# Black Mangrove Hollowform



## WoodLove (Oct 24, 2013)

I finished this piece tonight. It's a piece of black mangrove with a small amount of live edge..... I turned a foot and one piece finial cap out of ziricote. The mangrove was a pain to hollow due to it being so dense and having such a high silica content. I wanted to keep a natural look so the finish is a hand rubbed beeswax finish. the vessel is approximately 9 inches tall with an overall height of 12.25 inches. C &C always welcomed.... that's how I learn and improve. Thanks for looking.

Reactions: Like 9


----------



## ChrisN (Oct 24, 2013)

Ooooh, nice! Is there a hole in the side from the live edge? The profile on the first picture looks like it has a flat spot, and the shadows are kind of lumpy. I wanna see inside!:)


----------



## WoodLove (Oct 24, 2013)

no holes in the live edge..... sorry. Ill take a pic of the inside but I could only hollow down 6 inches...... that's the reach on my tools..... guess its time to make some new longer ones.....lol


----------



## DKMD (Oct 24, 2013)

That's pretty cool! The shoulder curve on that piece is pretty sweet! I feel like there's a little break in the lower curve... About a quarter of the way up from the bottom. I like the foot and lid.

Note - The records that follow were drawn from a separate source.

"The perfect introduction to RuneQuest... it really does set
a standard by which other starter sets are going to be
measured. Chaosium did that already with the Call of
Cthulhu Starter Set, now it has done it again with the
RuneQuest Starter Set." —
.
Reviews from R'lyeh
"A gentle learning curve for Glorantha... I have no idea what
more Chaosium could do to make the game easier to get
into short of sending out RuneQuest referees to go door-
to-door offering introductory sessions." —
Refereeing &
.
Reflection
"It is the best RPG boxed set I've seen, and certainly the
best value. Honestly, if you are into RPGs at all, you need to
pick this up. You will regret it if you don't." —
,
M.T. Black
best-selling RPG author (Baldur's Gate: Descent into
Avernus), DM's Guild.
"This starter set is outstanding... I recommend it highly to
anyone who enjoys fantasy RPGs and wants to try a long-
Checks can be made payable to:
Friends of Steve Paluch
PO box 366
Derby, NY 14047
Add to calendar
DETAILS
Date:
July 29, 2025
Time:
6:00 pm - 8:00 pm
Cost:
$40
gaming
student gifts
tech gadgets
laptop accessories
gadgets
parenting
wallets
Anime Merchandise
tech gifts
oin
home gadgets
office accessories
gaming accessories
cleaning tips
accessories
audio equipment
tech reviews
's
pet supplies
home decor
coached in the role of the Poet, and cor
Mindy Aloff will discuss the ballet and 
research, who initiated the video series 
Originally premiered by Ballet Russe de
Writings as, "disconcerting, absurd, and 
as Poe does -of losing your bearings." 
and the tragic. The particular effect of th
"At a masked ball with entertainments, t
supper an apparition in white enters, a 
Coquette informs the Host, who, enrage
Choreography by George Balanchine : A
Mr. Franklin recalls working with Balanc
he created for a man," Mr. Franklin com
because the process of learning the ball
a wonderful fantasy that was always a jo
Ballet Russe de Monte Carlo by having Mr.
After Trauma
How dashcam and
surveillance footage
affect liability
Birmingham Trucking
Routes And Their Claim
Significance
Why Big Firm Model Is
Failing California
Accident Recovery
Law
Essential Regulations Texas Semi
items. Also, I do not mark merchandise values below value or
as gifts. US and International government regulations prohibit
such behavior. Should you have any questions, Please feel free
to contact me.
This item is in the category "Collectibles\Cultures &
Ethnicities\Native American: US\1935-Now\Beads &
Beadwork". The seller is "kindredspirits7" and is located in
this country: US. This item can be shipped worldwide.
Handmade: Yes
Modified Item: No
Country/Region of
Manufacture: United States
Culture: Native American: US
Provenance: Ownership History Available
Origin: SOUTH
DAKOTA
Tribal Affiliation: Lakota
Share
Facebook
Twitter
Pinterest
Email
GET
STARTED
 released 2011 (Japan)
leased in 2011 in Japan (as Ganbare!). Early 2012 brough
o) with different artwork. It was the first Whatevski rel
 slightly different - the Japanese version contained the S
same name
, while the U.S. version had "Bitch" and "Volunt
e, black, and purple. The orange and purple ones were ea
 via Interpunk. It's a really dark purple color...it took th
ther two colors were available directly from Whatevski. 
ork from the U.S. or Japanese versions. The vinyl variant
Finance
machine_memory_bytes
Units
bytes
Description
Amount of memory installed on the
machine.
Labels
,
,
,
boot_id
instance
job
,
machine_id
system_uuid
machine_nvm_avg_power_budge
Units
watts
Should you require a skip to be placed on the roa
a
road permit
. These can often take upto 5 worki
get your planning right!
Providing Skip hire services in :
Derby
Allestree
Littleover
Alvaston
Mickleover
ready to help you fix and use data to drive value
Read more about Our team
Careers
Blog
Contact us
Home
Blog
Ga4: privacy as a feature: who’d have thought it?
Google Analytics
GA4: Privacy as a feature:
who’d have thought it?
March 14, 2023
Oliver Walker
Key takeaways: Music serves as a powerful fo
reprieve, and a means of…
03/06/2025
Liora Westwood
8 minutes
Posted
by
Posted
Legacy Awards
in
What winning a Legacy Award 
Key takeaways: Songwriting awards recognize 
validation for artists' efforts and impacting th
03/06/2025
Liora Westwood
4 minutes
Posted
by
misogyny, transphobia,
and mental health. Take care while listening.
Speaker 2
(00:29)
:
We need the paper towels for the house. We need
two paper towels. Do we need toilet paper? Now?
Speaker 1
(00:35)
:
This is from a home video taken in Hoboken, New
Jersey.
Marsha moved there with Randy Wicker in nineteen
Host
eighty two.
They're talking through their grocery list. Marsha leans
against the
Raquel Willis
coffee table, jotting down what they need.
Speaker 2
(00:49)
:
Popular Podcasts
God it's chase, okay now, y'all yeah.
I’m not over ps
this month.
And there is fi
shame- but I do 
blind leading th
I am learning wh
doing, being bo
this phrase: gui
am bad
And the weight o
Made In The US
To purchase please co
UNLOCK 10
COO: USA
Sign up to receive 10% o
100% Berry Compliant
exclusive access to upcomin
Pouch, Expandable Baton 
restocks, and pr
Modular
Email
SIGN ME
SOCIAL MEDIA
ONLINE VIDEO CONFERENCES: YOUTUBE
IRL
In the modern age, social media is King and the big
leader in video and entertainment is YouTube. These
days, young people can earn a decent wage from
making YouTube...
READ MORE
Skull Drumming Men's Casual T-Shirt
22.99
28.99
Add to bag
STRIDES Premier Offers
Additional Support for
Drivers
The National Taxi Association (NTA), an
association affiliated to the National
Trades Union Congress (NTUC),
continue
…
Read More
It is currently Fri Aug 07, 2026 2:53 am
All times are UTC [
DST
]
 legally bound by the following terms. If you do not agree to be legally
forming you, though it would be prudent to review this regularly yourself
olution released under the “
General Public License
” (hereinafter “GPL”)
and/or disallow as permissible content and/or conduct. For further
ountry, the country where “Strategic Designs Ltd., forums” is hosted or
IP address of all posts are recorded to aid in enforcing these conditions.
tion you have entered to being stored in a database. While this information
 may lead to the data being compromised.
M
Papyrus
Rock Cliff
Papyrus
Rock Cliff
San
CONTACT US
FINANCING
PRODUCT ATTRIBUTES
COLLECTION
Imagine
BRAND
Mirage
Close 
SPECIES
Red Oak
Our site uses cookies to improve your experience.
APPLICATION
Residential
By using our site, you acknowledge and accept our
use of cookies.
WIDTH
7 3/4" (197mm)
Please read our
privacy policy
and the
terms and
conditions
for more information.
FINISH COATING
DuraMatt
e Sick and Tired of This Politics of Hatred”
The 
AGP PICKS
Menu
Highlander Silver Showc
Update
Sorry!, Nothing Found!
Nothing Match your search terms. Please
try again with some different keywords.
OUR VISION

I'm amazed at how much your turnings have progressed in just a year! I hope you know I'm not picking on you with the curve thing... I really appreciate feedback on my stuff even if it's pointing out flaws in my work, and I get the impression that you feel the same.

Keep 'em coming!


----------



## WoodLove (Oct 24, 2013)

Your comments are always welcomed. I have seen your turnings and trust me...... I am grasshoppa.... you are masta..... lol. Thank you for the honest critique. It is appreciated and well received. Thanks.


----------



## barry richardson (Oct 24, 2013)

Nice work Jamie! I don't think I've ever seen mangrove wood before, looks cool...


----------



## WoodLove (Oct 24, 2013)

its a protected wood, however, it can be harvested as long as its done within specific guidelines...... I have a few pieces that I have acquired which were all harvested legally. Its quite an interesting wood. I made a deer grunt and posted pics in the game call section. The wood has a high silica content and is quite dense so it dulls tools quickly. The wood has pretty much every color of the rainbow in it.


----------



## barry richardson (Oct 24, 2013)

Yea, sounds like desert ironwood. It has a bunch of harvesting restrictions on it as well...


----------



## BrentWin (Oct 25, 2013)

You hollow form guys amaze me! That's a beautiful piece.


----------



## WoodLove (Oct 25, 2013)

BrentWin said:


> You hollow form guys amaze me! That's a beautiful piece.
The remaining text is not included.